Market volatility is an increasing worry for financial advisors, according to the most recent Advisor Top-of-Mind Index survey conducted by Eaton Vance, which was released Thursday.

More than half (55 percent) of financial advisors say protecting client wealth from volatility increased in importance over the last 12 months.

“Volatility’s unpredictability has made investors uncomfortable in the current market environment and reduced confidence in their ability to reach their goals,” says John Moninger, managing director at Eaton Vance. “Despite their own rising concerns, we believe advisors are doing their best to help their clients navigate increasing volatility by staying calm, focused and opportunistic.”

Advisors are divided about what recent volatility means for markets going forward. Thirty-nine percent say it is “somewhat likely” to lead to an equity bear market, while 16 percent say it is “most likely” and 38 percent say a bear market is “not likely at all.”

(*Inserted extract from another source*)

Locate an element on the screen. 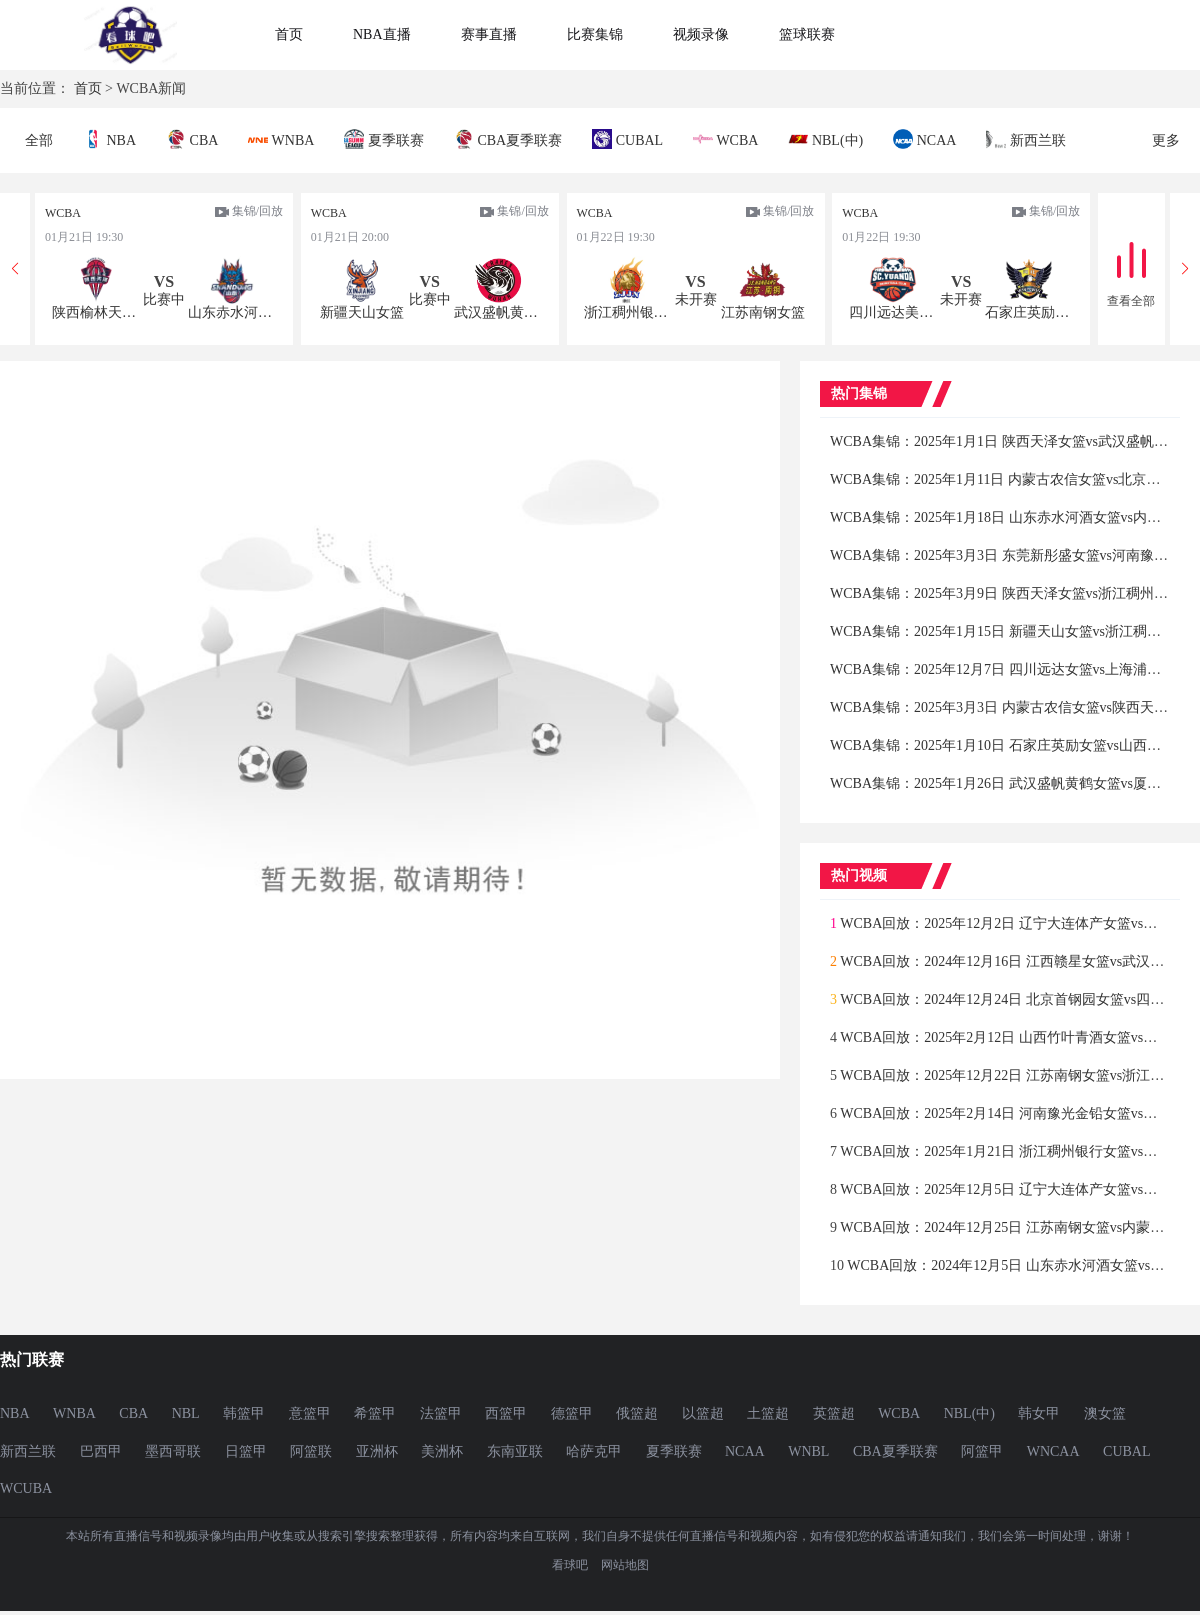 Image resolution: width=1200 pixels, height=1615 pixels. WCBA is located at coordinates (725, 139).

Edward Perkin, chief equity investment officer at Eaton Vance, views the pickup in volatility as the market’s attempt to price uncertainty. “History has shown that the best opportunities tend to present themselves when uncertainty is running high,” he says.

Half of advisors say they stay the course when markets are volatile. Moninger agrees, but cautions advisors that doing nothing is not a strategy.

“Investors should resist the temptation to be motivated by fear. Adhering to long-term investment strategies in times of market volatility is prudent, but only if investors are prepared and have a strategy in place that factors in periods of increased market volatility,” he says.

Eaton Vance is an investment management firm. The Advisors Top-of-Mind Index is a survey of 1,001 financial advisors.